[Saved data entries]
----
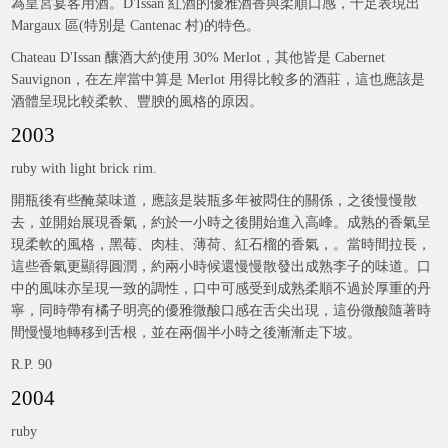
為皇宮宴客用酒。D'Issan 紅酒的優雅酒香與柔順口感，十足表現出
Margaux 區(特別是 Cantenac 村)的特色。
Chateau D'Issan 釀酒大約使用 30% Merlot，其他皆是 Cabernet
Sauvignon，在左岸當中算是 Merlot 用得比較多的酒莊，這也應該是
酒體呈現比較柔軟、豐腴的風格的原因。
2003
ruby with light brick rim.
開瓶後有些醃菜味道，應該是裝瓶多年被悶住的關係，之後慢慢散
去，並開始展現香氣，約於一小時之後開始進入高峰。成熟的香氣呈
現柔軟的風格，黑莓、肉桂、薄荷、紅石榴的香氣，。當時間拉長，
這些香氣更顯得圓潤，約兩小時候還慢慢散發出成熟李子的味道。口
中的風味亦呈現一致的調性，口中可感受到成熟柔順不過於厚重的丹
寧，同時帶有橘子明亮的優雅微酸口感在舌尖出現，這份微酸隨著時
間慢慢地轉移到舌根，並在兩個半小時之後漸漸走下坡。
R.P. 90
2004
ruby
----
The word "Issan" may appear in several lines of the data; copy every line where it does.

§ TASK ANSWER:
為皇宮宴客用酒。D'Issan 紅酒的優雅酒香與柔順口感，十足表現出
Chateau D'Issan 釀酒大約使用 30% Merlot，其他皆是 Cabernet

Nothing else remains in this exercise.